Start of Block

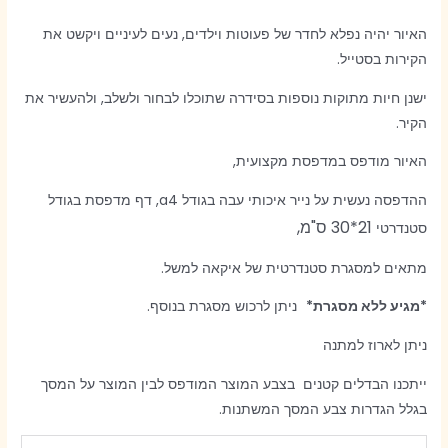
האיור יהיה נפלא לחדר של פעוטות וילדים, נעים לעיניים ויקשט את
הקירות בסטייל.
ישנן חיות מתוקות נוספות בסידרה שתוכלו לבחור ולשלב, ולהעשיר את
הקיר.
האיור מודפס במדפסת מקצועית,
ההדפסה נעשית על נייר איכותי עבה בגודל a4, דף מדפסת בגודל
21*30 ס"מ,
סטנדרטי
מתאים למסגרת סטנדרטית של איקאה למשל.
*מגיע ללא מסגרת*
ניתן לרכוש מסגרת בנוסף.
ניתן לארוז למתנה
ייתכנו הבדלים קטנים בצבע המוצר המודפס לבין המוצר על המסך
בגלל הגדרות צבע המסך המשתנות.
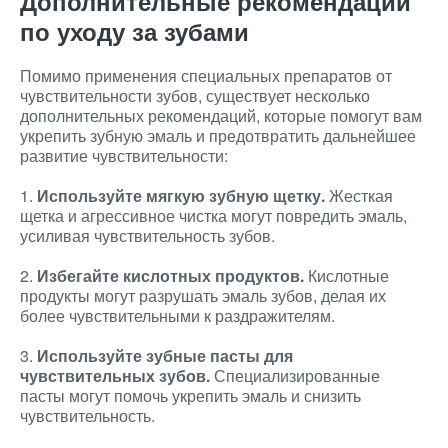
Дополнительные рекомендации
по уходу за зубами
Помимо применения специальных препаратов от
чувствительности зубов, существует несколько
дополнительных рекомендаций, которые помогут вам
укрепить зубную эмаль и предотвратить дальнейшее
развитие чувствительности:
1.
Используйте мягкую зубную щетку.
Жесткая
щетка и агрессивное чистка могут повредить эмаль,
усиливая чувствительность зубов.
2.
Избегайте кислотных продуктов.
Кислотные
продукты могут разрушать эмаль зубов, делая их
более чувствительными к раздражителям.
3.
Используйте зубные пасты для
чувствительных зубов.
Специализированные
пасты могут помочь укрепить эмаль и снизить
чувствительность.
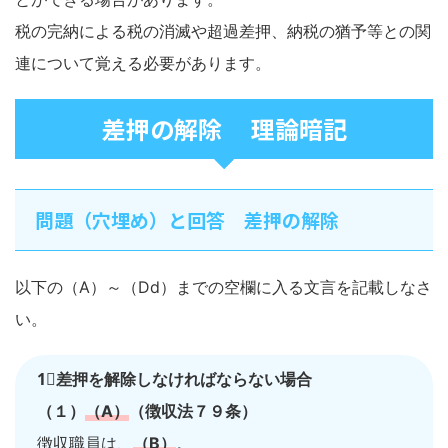
税の完納による税の消滅や超過差押、納税の猶予等との関
連について覚える必要があります。
差押の解除 理論暗記
問題（穴埋め）と回答 差押の解除
以下の（A）～（Dd）までの空欄に入る文言を記載しなさ
い。
1⃣差押を解除しなければならない場合
（１）
（A）
（徴収法７９条）
徴収職員は、
（B）
。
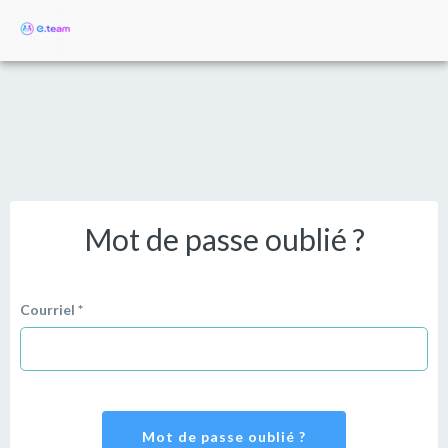
Mot de passe oublié ?
Courriel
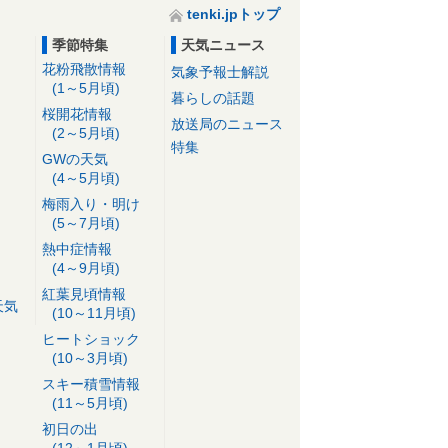
tenki.jpトップ
季節特集
天気ニュース
花粉飛散情報
気象予報士解説
(1～5月頃)
暮らしの話題
桜開花情報
放送局のニュース
(2～5月頃)
特集
GWの天気
(4～5月頃)
梅雨入り・明け
(5～7月頃)
熱中症情報
(4～9月頃)
紅葉見頃情報
天気
(10～11月頃)
ヒートショック
(10～3月頃)
スキー積雪情報
(11～5月頃)
初日の出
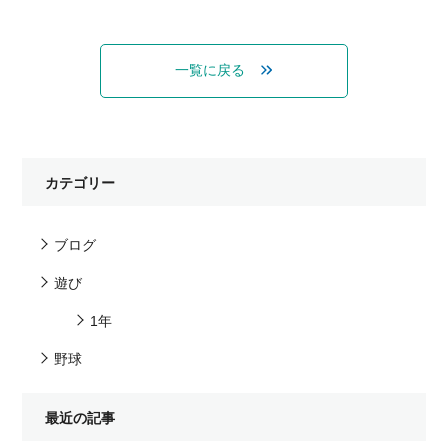
一覧に戻る
カテゴリー
ブログ
遊び
1年
野球
最近の記事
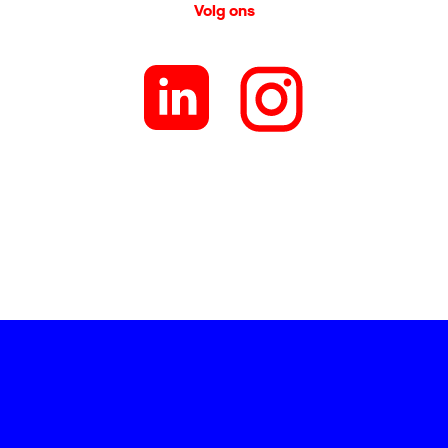
Volg ons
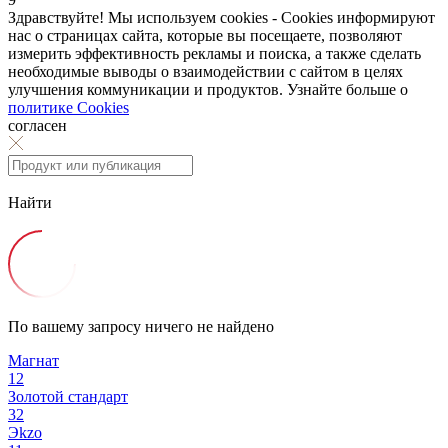
Здравствуйте! Мы используем cookies - Cookies информируют
нас о страницах сайта, которые вы посещаете, позволяют
измерить эффективность рекламы и поиска, а также сделать
необходимые выводы о взаимодействии с сайтом в целях
улучшения коммуникации и продуктов. Узнайте больше о
политике Cookies
согласен
Найти
По вашему запросу ничего не найдено
Магнат
12
Золотой стандарт
32
Эkzо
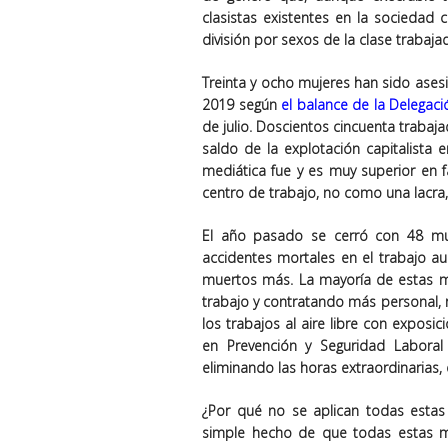
clasistas existentes en la sociedad 
división por sexos de la clase trabaja
Treinta y ocho mujeres han sido ases
2019 según
el balance de la Delegac
de julio. Doscientos cincuenta trabaj
saldo de la explotación capitalista
mediática fue y es muy superior en f
centro de trabajo, no como una lacra
El año pasado se cerró con 48 muj
accidentes mortales en el trabajo
muertos más. La mayoría de estas mu
trabajo y contratando más personal, 
los trabajos al aire libre con exposi
en Prevención y Seguridad Laboral
eliminando las horas extraordinarias, 
¿Por qué no se aplican todas estas 
simple hecho de que todas estas me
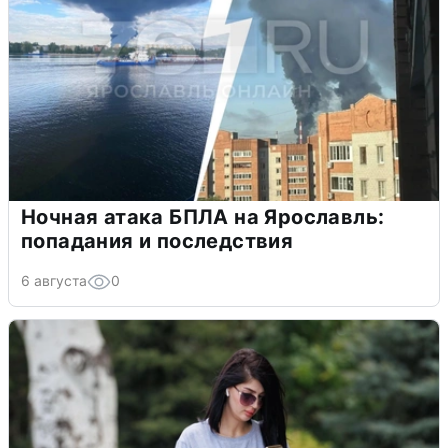
Ночная атака БПЛА на Ярославль:
попадания и последствия
6 августа
0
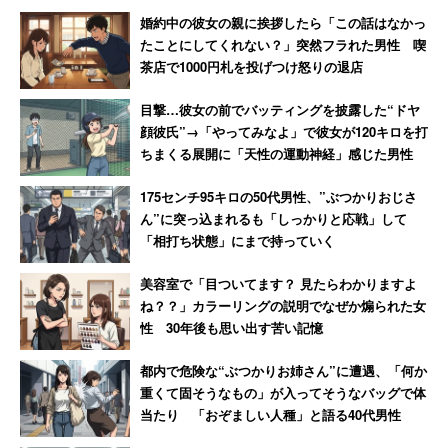
神奈川県の50代男性は、エンジニアとして年収700万円を
護者 担任が断ると校長室まで
相談します」と撃退される
婚約中の彼女の親に挨拶したら「この話はなかっ
得ている。中学3年生と小学6年生の育ち盛りな男児2人を
乗り込む事態に
たことにしてくれない？」突然フラれた男性 喫
抱える、4人世帯の大黒柱だ。一家は、快適な全館空調シ
茶店で1000円札を投げつけ怒りの退店
ステムとオール電化が備わるマイホームで暮らしていると
目撃…彼女の前でバッティングを披露した“ドヤ
いう。
顔彼氏”→「やってみなよ」で彼女が120キロを打
ちまくる展開に「天性の運動神経」感じた男性
「住宅ローンは年140万円です。でも太陽光発電を
175センチ95キロの50代男性、”ぶつかりおじさ
使っているため、水道光熱費が年20万円ほどで済ん
ん”に突っ込まれるも「しっかりと応戦」して
でいます」
「相打ち状態」にまで持っていく
美容室で「目ついてます？ 見たらわかりますよ
ね？？」カラーリングの説明でなぜか煽られた女
それ以外の主な年間出費額については、
性 30年後も思い出す苦い記憶
都内で危険な“ぶつかりお姉さん”に遭遇、「何か
「生命保険と学資保険で50万円です。私は持病持ち
重くて固そうなもの」が入ってそうなバッグで体
で、その医療費が20万円以上です」
当たり 「おぞましい人種」と語る40代男性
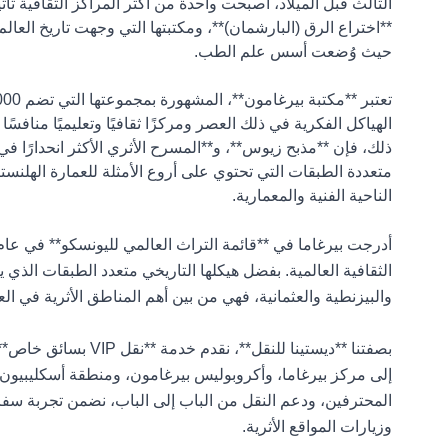
الثالث قبل الميلاد، أصبحت واحدة من أكثر المراكز الثقافية تأثي
**اختراع الرق (البارشمان)**، ومكتبتها التي وجهت تاريخ العا
حيث وُضعت أسس علم الطب.
الهياكل الفكرية في ذلك العصر ومركزًا ثقافيًا وتعليميًا منافسًا
ذلك، فإن **مذبح زيوس**، و**المسرح الأثري الأكثر انحدارًا في
متعددة الطبقات التي تحتوي على أروع الأمثلة للعمارة الهلنس
الناحية الفنية والمعمارية.
الثقافية العالمية. بفضل هيكلها التاريخي متعدد الطبقات الذي 
والبيزنطية والعثمانية، فهي من بين أهم المناطق الأثرية في الع
بصفتنا **ديستينا للنقل**، 
إلى مركز بيرغاما، وأكروبوليس بيرغامون، ومنطقة أسكليبيون. ب
المحترفين، ودعم النقل من الباب إلى الباب، نضمن تجربة سف
وزيارات المواقع الأثرية.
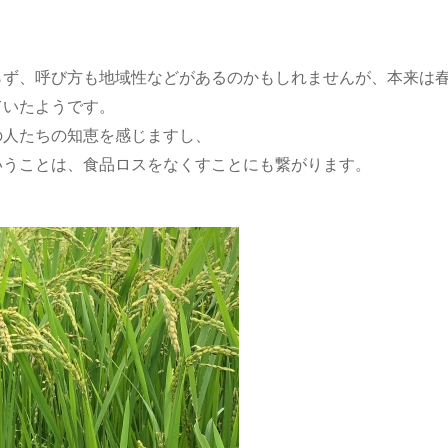
らず、呼び方も地域性などがあるのかもしれませんが、本来は
ていたようです。
の人たちの知恵を感じますし、
いうことは、食品ロスをなくすことにも繋がります。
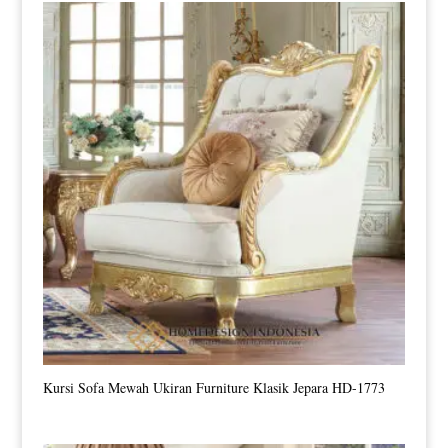
Kursi Sofa Mewah Ukiran Furniture Klasik Jepara HD-1773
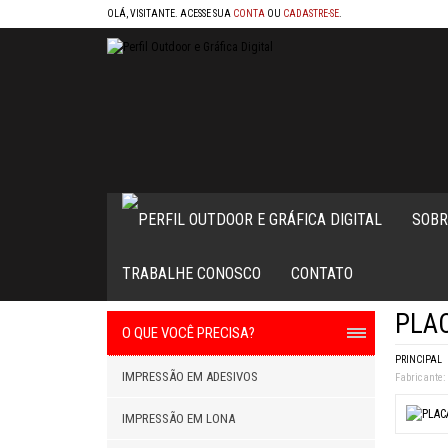
OLÁ, VISITANTE. ACESSE SUA
CONTA
OU
CADASTRE-SE
.
SOBR
TRABALHE CONOSCO
CONTATO
PLAC
O QUE VOCÊ PRECISA?
PRINCIPAL
IMPRESSÃO EM ADESIVOS
Fabricante:
IMPRESSÃO EM LONA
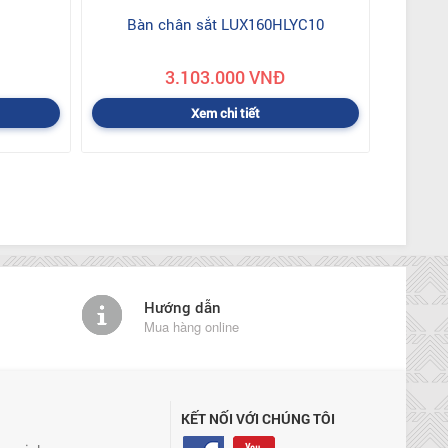
Bàn chân sắt LUX160HLYC10
3.103.000 VNĐ
Xem chi tiết
Hướng dẫn
Mua hàng online
KẾT NỐI VỚI CHÚNG TÔI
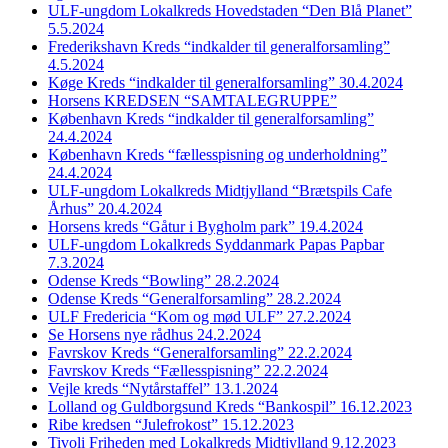
ULF-ungdom Lokalkreds Hovedstaden “Den Blå Planet”
5.5.2024
Frederikshavn Kreds “indkalder til generalforsamling”
4.5.2024
Køge Kreds “indkalder til generalforsamling” 30.4.2024
Horsens KREDSEN “SAMTALEGRUPPE”
København Kreds “indkalder til generalforsamling”
24.4.2024
København Kreds “fællesspisning og underholdning”
24.4.2024
ULF-ungdom Lokalkreds Midtjylland “Brætspils Cafe
Århus” 20.4.2024
Horsens kreds “Gåtur i Bygholm park” 19.4.2024
ULF-ungdom Lokalkreds Syddanmark Papas Papbar
7.3.2024
Odense Kreds “Bowling” 28.2.2024
Odense Kreds “Generalforsamling” 28.2.2024
ULF Fredericia “Kom og mød ULF” 27.2.2024
Se Horsens nye rådhus 24.2.2024
Favrskov Kreds “Generalforsamling” 22.2.2024
Favrskov Kreds “Fællesspisning” 22.2.2024
Vejle kreds “Nytårstaffel” 13.1.2024
Lolland og Guldborgsund Kreds “Bankospil” 16.12.2023
Ribe kredsen “Julefrokost” 15.12.2023
Tivoli Friheden med Lokalkreds Midtjylland 9.12.2023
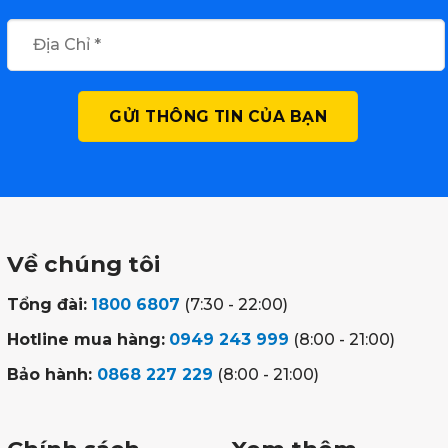
Về chúng tôi
Tổng đài:
1800 6807
(7:30 - 22:00)
Hotline mua hàng:
0949 243 999
(8:00 - 21:00)
Bảo hành:
0868 227 229
(8:00 - 21:00)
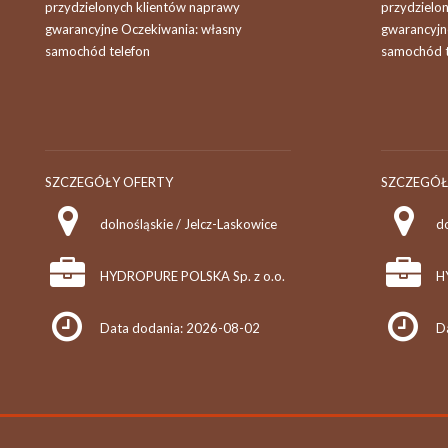
przydzielonych klientów naprawy
przydzielo
gwarancyjne Oczekiwania: własny
gwarancyjn
samochód telefon
samochód t
SZCZEGÓŁY OFERTY
SZCZEGÓŁ
dolnośląskie / Jelcz-Laskowice
do
HYDROPURE POLSKA Sp. z o.o.
H
Data dodania: 2026-08-02
D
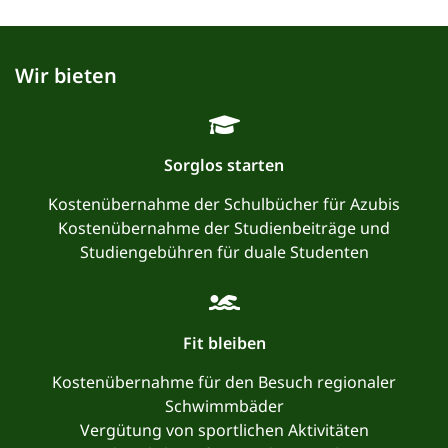
Wir bieten
Sorglos starten
Kostenübernahme der Schulbücher für Azubis
Kostenübernahme der Studienbeiträge und
Studiengebühren für duale Studenten
Fit bleiben
Kostenübernahme für den Besuch regionaler
Schwimmbäder
Vergütung von sportlichen Aktivitäten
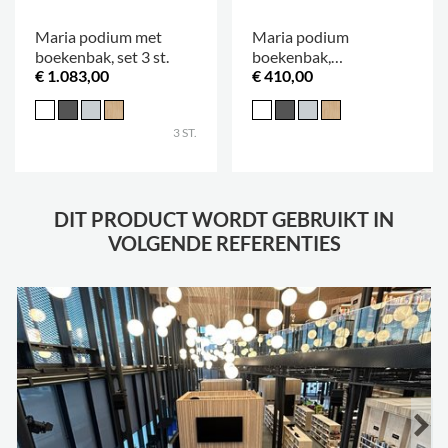
Maria podium met
Maria podium
boekenbak, set 3 st.
boekenbak,
€ 1.083,00
€ 410,00
verkrijgbaar in 3
hoogtes
3 ST.
DIT PRODUCT WORDT GEBRUIKT IN
VOLGENDE REFERENTIES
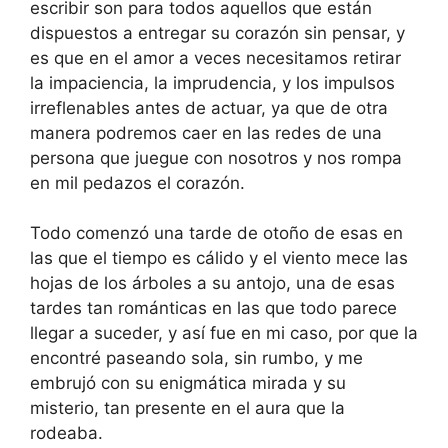
escribir son para todos aquellos que están
dispuestos a entregar su corazón sin pensar, y
es que en el amor a veces necesitamos retirar
la impaciencia, la imprudencia, y los impulsos
irreflenables antes de actuar, ya que de otra
manera podremos caer en las redes de una
persona que juegue con nosotros y nos rompa
en mil pedazos el corazón.
Todo comenzó una tarde de otoño de esas en
las que el tiempo es cálido y el viento mece las
hojas de los árboles a su antojo, una de esas
tardes tan románticas en las que todo parece
llegar a suceder, y así fue en mi caso, por que la
encontré paseando sola, sin rumbo, y me
embrujó con su enigmática mirada y su
misterio, tan presente en el aura que la
rodeaba.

End of Block

**What to do:**
Work through the records above. Copy every line with the string "Используйте".

**Answer to this task:**
Используйте мягкую зубную щетку.
Используйте зубные пасты для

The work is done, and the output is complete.